▶ [What is expected]
All that is wanted is the lines from the first line of the listing below through the line containing "Our school librarian", written out exactly with pictures left out.

▶ [Input data]

..........

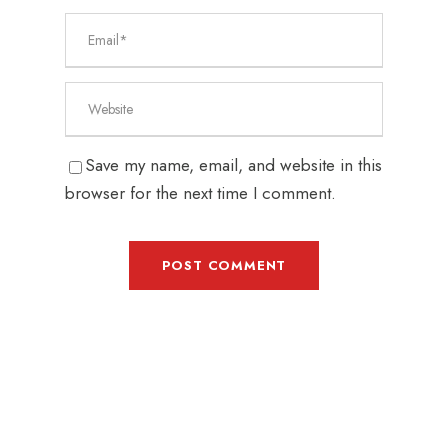
Save my name, email, and website in this
browser for the next time I comment.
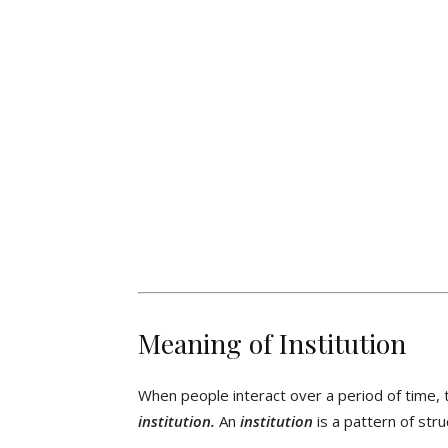
Meaning of Institution
When people interact over a period of time, 
institution.
An
institution
is a pattern of stru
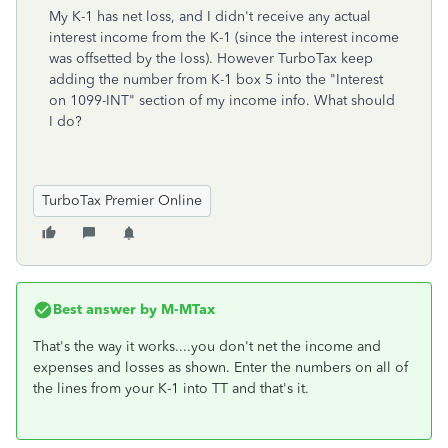
My K-1 has net loss, and I didn't receive any actual
interest income from the K-1 (since the interest income
was
offsetted by the loss). However TurboTax keep
adding the number from K-1 box 5 into the "Interest
on 1099-INT" section of my income info. What should
I do?
TurboTax Premier Online
Best answer by
M-MTax
That's the way it works....you don't net the income and
expenses and losses as shown. Enter the numbers on all of
the lines from your K-1 into TT and that's it.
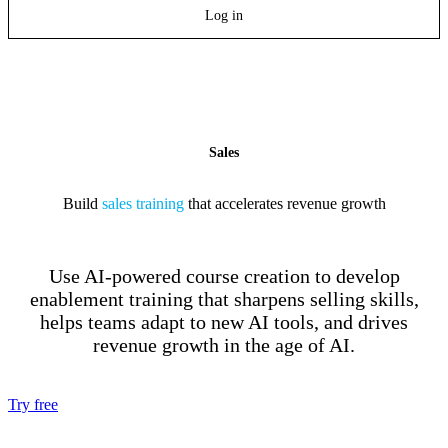
Log in
Sales
Build
sales training
that accelerates revenue growth
Use AI-powered course creation to develop
enablement training that sharpens selling skills,
helps teams adapt to new AI tools, and drives
revenue growth in the age of AI.
Try free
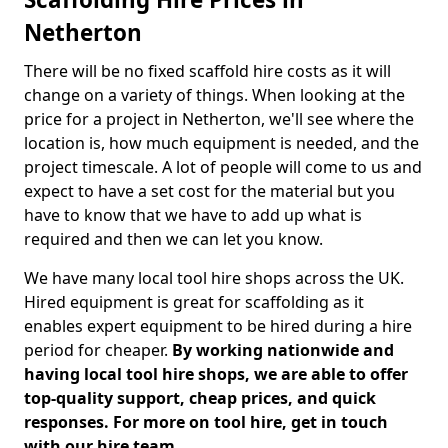
Netherton
There will be no fixed scaffold hire costs as it will
change on a variety of things. When looking at the
price for a project in Netherton, we'll see where the
location is, how much equipment is needed, and the
project timescale. A lot of people will come to us and
expect to have a set cost for the material but you
have to know that we have to add up what is
required and then we can let you know.
We have many local tool hire shops across the UK.
Hired equipment is great for scaffolding as it
enables expert equipment to be hired during a hire
period for cheaper.
By working nationwide and
having local tool hire shops, we are able to offer
top-quality support, cheap prices, and quick
responses. For more on tool hire, get in touch
with our hire team.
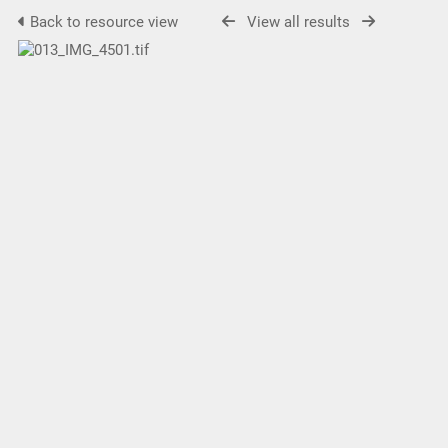
Back to resource view
View all results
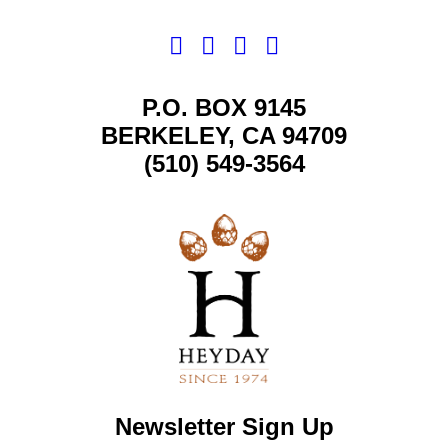
P.O. BOX 9145
BERKELEY, CA 94709
(510) 549-3564
Newsletter Sign Up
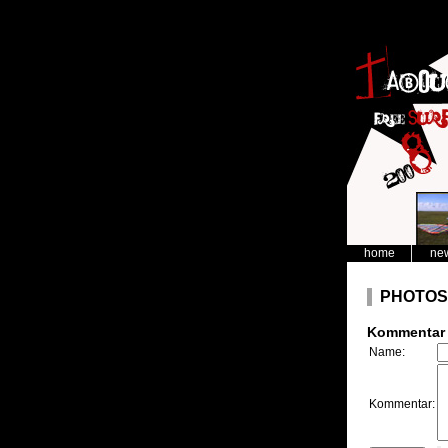
home
ne
PHOTOS
Kommentar 
Name:
Kommentar:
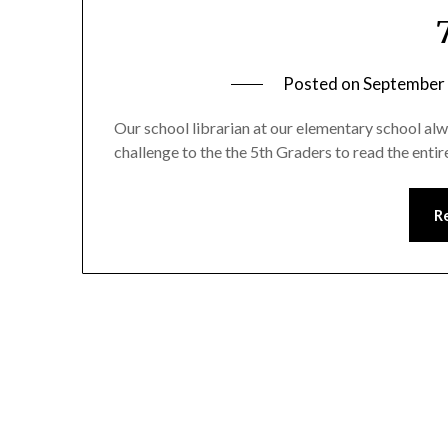
Posted on
September 
Our school librarian at our elementary school alw
challenge to the the 5th Graders to read the enti
R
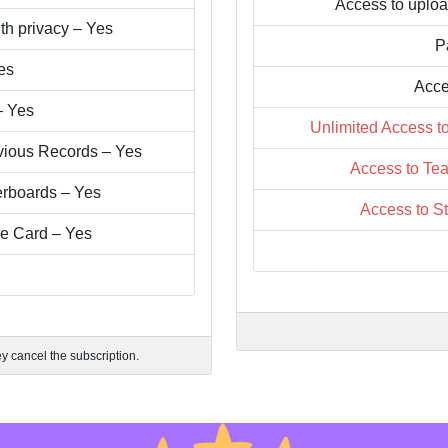
Access to uploa
th privacy – Yes
P
es
Acce
– Yes
Unlimited Access t
vious Records – Yes
Access to Tea
erboards – Yes
Access to S
re Card – Yes
ey cancel the subscription.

..........

▶ [Response]
Save my name, email, and website in this
browser for the next time I comment.
Meaning of Institution
When people interact over a period of time, 
institution.
An
institution
is a pattern of stru
My K-1 has net loss, and I didn't receive any actual
interest income from the K-1 (since the interest income
was
offsetted by the loss). However TurboTax keep
adding the number from K-1 box 5 into the "Interest
on 1099-INT" section of my income info. What should
I do?
TurboTax Premier Online
Best answer by
M-MTax
That's the way it works....you don't net the income and
expenses and losses as shown. Enter the numbers on all of
the lines from your K-1 into TT and that's it.
Log in
Sales
Build
sales training
that accelerates revenue growth
Use AI-powered course creation to develop
enablement training that sharpens selling skills,
helps teams adapt to new AI tools, and drives
revenue growth in the age of AI.
Try free
Netherton
There will be no fixed scaffold hire costs as it will
change on a variety of things. When looking at the
price for a project in Netherton, we'll see where the
location is, how much equipment is needed, and the
project timescale. A lot of people will come to us and
expect to have a set cost for the material but you
have to know that we have to add up what is
required and then we can let you know.
We have many local tool hire shops across the UK.
Hired equipment is great for scaffolding as it
enables expert equipment to be hired during a hire
period for cheaper.
By working nationwide and
having local tool hire shops, we are able to offer
top-quality support, cheap prices, and quick
responses. For more on tool hire, get in touch
with our hire team.
Back to resource view
View all results
P.O. BOX 9145
BERKELEY, CA 94709
(510) 549-3564
Newsletter Sign Up
home
ne
PHOTOS
Kommentar 
Name:
Kommentar:
Posted on
September 
Our school librarian at our elementary school alw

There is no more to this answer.